Your answer should consist only of the records, copied exactly, with the images removed.

----- SOURCE MATERIAL

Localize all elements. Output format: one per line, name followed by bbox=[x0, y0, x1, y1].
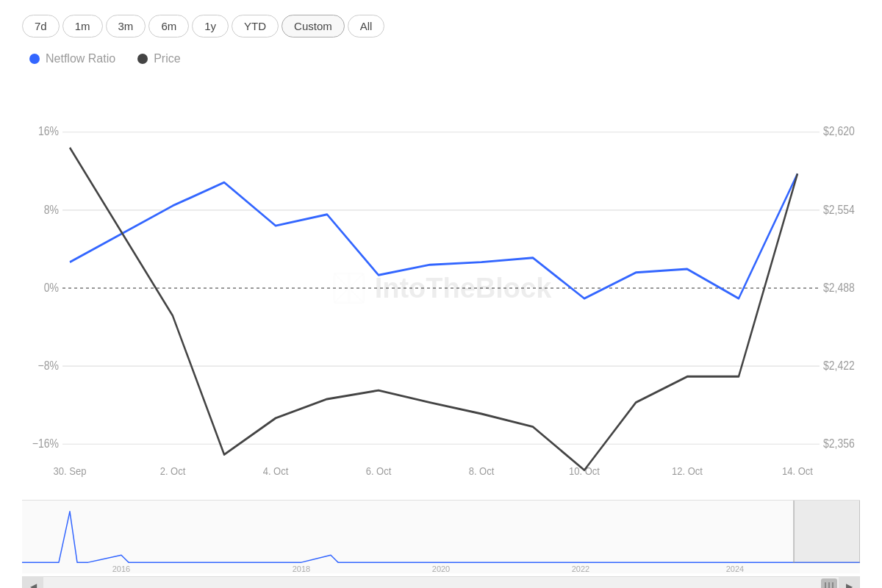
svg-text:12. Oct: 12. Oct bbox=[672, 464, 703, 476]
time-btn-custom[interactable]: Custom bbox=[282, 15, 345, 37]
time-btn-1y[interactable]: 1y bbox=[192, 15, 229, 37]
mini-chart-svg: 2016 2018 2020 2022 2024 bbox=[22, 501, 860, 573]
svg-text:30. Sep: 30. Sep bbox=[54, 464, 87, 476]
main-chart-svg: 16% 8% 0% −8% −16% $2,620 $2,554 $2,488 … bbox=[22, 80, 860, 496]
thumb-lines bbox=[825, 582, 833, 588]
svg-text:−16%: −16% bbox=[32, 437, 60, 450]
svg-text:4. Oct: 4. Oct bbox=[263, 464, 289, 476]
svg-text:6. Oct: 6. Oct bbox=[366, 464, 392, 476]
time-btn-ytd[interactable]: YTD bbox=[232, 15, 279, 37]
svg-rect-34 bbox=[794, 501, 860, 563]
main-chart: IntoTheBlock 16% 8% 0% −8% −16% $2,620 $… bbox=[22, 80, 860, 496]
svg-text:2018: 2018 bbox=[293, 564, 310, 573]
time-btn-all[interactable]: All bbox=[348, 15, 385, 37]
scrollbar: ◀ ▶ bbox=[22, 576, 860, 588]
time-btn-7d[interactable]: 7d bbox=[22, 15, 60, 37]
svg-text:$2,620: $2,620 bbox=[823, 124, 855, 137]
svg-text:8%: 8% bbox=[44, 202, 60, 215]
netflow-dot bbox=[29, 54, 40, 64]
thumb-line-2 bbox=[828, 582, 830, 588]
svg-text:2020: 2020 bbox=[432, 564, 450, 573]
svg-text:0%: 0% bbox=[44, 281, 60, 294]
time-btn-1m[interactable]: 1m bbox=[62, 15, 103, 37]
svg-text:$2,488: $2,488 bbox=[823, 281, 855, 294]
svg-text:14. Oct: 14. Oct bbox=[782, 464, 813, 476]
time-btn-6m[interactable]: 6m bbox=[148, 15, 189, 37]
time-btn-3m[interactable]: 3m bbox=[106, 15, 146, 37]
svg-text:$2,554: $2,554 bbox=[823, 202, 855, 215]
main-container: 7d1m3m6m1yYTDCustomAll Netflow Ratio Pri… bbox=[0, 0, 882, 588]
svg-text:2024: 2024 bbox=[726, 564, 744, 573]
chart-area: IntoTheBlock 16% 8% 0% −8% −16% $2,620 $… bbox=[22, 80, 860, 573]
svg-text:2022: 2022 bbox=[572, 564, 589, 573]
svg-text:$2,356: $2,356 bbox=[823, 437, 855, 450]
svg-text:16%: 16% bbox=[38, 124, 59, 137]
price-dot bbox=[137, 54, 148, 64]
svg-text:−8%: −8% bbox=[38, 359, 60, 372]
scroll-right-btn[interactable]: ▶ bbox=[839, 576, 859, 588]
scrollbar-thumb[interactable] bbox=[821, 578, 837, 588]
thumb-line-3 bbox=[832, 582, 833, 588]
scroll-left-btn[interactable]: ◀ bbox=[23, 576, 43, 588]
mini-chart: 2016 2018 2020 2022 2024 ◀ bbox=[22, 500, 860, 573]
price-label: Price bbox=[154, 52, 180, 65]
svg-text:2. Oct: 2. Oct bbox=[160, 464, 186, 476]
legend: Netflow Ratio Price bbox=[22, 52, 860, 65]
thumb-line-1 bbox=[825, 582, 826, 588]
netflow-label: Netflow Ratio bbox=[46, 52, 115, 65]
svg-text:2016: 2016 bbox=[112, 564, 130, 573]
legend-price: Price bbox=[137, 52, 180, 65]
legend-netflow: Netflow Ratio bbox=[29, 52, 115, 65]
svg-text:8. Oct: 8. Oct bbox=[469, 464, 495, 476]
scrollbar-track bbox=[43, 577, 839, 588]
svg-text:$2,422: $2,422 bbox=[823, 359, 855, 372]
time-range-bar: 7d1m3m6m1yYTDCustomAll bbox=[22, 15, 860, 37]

----------

ANSWER FOR THE TASK
Localize all elements. Output format: one per line, name followed by bbox=[x0, y0, x1, y1].
svg-text:12. Oct: 12. Oct bbox=[672, 464, 703, 476]
time-btn-custom[interactable]: Custom bbox=[282, 15, 345, 37]
time-btn-1y[interactable]: 1y bbox=[192, 15, 229, 37]
mini-chart-svg: 2016 2018 2020 2022 2024 bbox=[22, 501, 860, 573]
svg-text:30. Sep: 30. Sep bbox=[54, 464, 87, 476]
main-chart-svg: 16% 8% 0% −8% −16% $2,620 $2,554 $2,488 … bbox=[22, 80, 860, 496]
thumb-lines bbox=[825, 582, 833, 588]
svg-text:−16%: −16% bbox=[32, 437, 60, 450]
svg-text:4. Oct: 4. Oct bbox=[263, 464, 289, 476]
svg-text:6. Oct: 6. Oct bbox=[366, 464, 392, 476]
time-btn-ytd[interactable]: YTD bbox=[232, 15, 279, 37]
svg-rect-34 bbox=[794, 501, 860, 563]
main-chart: IntoTheBlock 16% 8% 0% −8% −16% $2,620 $… bbox=[22, 80, 860, 496]
svg-text:2018: 2018 bbox=[293, 564, 310, 573]
time-btn-all[interactable]: All bbox=[348, 15, 385, 37]
scrollbar: ◀ ▶ bbox=[22, 576, 860, 588]
time-btn-7d[interactable]: 7d bbox=[22, 15, 60, 37]
svg-text:$2,620: $2,620 bbox=[823, 124, 855, 137]
svg-text:8%: 8% bbox=[44, 202, 60, 215]
netflow-dot bbox=[29, 54, 40, 64]
thumb-line-2 bbox=[828, 582, 830, 588]
svg-text:2020: 2020 bbox=[432, 564, 450, 573]
svg-text:0%: 0% bbox=[44, 281, 60, 294]
time-btn-1m[interactable]: 1m bbox=[62, 15, 103, 37]
svg-text:$2,488: $2,488 bbox=[823, 281, 855, 294]
svg-text:14. Oct: 14. Oct bbox=[782, 464, 813, 476]
time-btn-6m[interactable]: 6m bbox=[148, 15, 189, 37]
time-btn-3m[interactable]: 3m bbox=[106, 15, 146, 37]
svg-text:$2,554: $2,554 bbox=[823, 202, 855, 215]
main-container: 7d1m3m6m1yYTDCustomAll Netflow Ratio Pri… bbox=[0, 0, 882, 588]
svg-text:2024: 2024 bbox=[726, 564, 744, 573]
chart-area: IntoTheBlock 16% 8% 0% −8% −16% $2,620 $… bbox=[22, 80, 860, 573]
svg-text:2022: 2022 bbox=[572, 564, 589, 573]
svg-text:$2,356: $2,356 bbox=[823, 437, 855, 450]
svg-text:16%: 16% bbox=[38, 124, 59, 137]
price-dot bbox=[137, 54, 148, 64]
svg-text:−8%: −8% bbox=[38, 359, 60, 372]
scroll-right-btn[interactable]: ▶ bbox=[839, 576, 859, 588]
scrollbar-thumb[interactable] bbox=[821, 578, 837, 588]
thumb-line-3 bbox=[832, 582, 833, 588]
scroll-left-btn[interactable]: ◀ bbox=[23, 576, 43, 588]
mini-chart: 2016 2018 2020 2022 2024 ◀ bbox=[22, 500, 860, 573]
price-label: Price bbox=[154, 52, 180, 65]
svg-text:2. Oct: 2. Oct bbox=[160, 464, 186, 476]
legend: Netflow Ratio Price bbox=[22, 52, 860, 65]
thumb-line-1 bbox=[825, 582, 826, 588]
netflow-label: Netflow Ratio bbox=[46, 52, 115, 65]
svg-text:2016: 2016 bbox=[112, 564, 130, 573]
legend-price: Price bbox=[137, 52, 180, 65]
legend-netflow: Netflow Ratio bbox=[29, 52, 115, 65]
svg-text:8. Oct: 8. Oct bbox=[469, 464, 495, 476]
scrollbar-track bbox=[43, 577, 839, 588]
svg-text:$2,422: $2,422 bbox=[823, 359, 855, 372]
time-range-bar: 7d1m3m6m1yYTDCustomAll bbox=[22, 15, 860, 37]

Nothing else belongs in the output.